EKKTA | Creative Unity


Journalist with links to Anonymous sentenced to prison

After nearly three years of legal wrangling Barrett Brown, a journalist who has served as an unofficial spokesman for Anonymous hacking operations, was sentenced to five years in prison.

Brown pleaded guilty to federal charges of obstructing a search warrant, making Internet threats and being an accessory to unauthorized access of a protected computer.

The case against Barrett Brown worried civil-liberties activists and Internet activists that a conviction would criminalize the act of linking on the Internet. Despite Brown’s lack of hacking skills, prosecutors argued that the act of posting a link to the data made him a party to the crime. Seeking to have the charge dismissed, Brown’s attorneys argued in a court motion that Brown did not “transfer” the stolen data but merely republished a public link to information that was already in the public domain.

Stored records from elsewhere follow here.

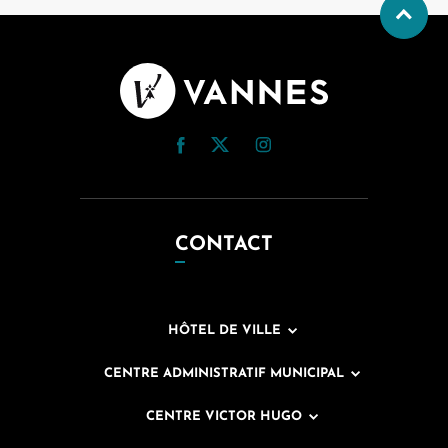
CONTACT
HÔTEL DE VILLE
CENTRE ADMINISTRATIF MUNICIPAL
CENTRE VICTOR HUGO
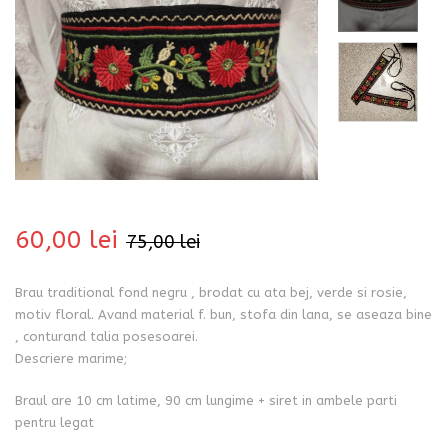
bati
60,00
lei
75,00
lei
Brau traditional fond negru , brodat cu ata bej, verde si rosie,
motiv floral. Avand material f. bun, stofa din lana, se aseaza bine
, conturand talia posesoarei.
Descriere marime;
i
Braul are 10 cm latime, 90 cm lungime + siret in ambele parti
pentru legat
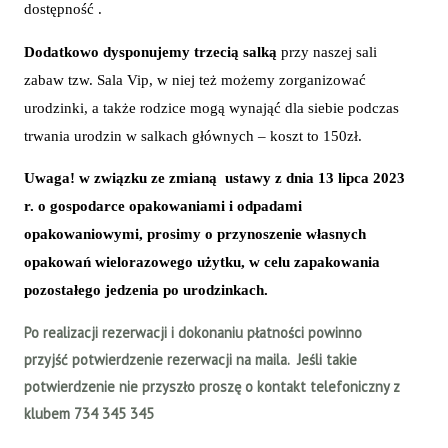
dostępność .
Dodatkowo dysponujemy trzecią salką
przy naszej sali
zabaw tzw. Sala Vip, w niej też możemy zorganizować
urodzinki, a także rodzice mogą wynająć dla siebie podczas
trwania urodzin w salkach głównych – koszt to 150zł.
Uwaga! w związku ze zmianą ustawy z dnia 13 lipca 2023
r. o gospodarce opakowaniami i odpadami
opakowaniowymi, prosimy o przynoszenie własnych
opakowań wielorazowego użytku, w celu zapakowania
pozostałego jedzenia po urodzinkach.
Po realizacji rezerwacji i dokonaniu płatności powinno
przyjść potwierdzenie rezerwacji na maila. Jeśli takie
potwierdzenie nie przyszło proszę o kontakt telefoniczny z
klubem 734 345 345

While the hyperlink charge was ultimately dropped, Brown said the prosecution revisited the link charge during a December sentencing hearing as “relevant conduct” that should be considered in deciding Brown’s punishment.

Under a plea deal with prosecutors, Brown was sentenced to 63 months in prison and ordered to pay nearly $900,000 in restitution and fines. He had faced up to eight and a half years in prison after pleading guilty to the charges in April. The two and a half years he has spent in custody will be credited toward his sentence, according to the Dallas Morning News.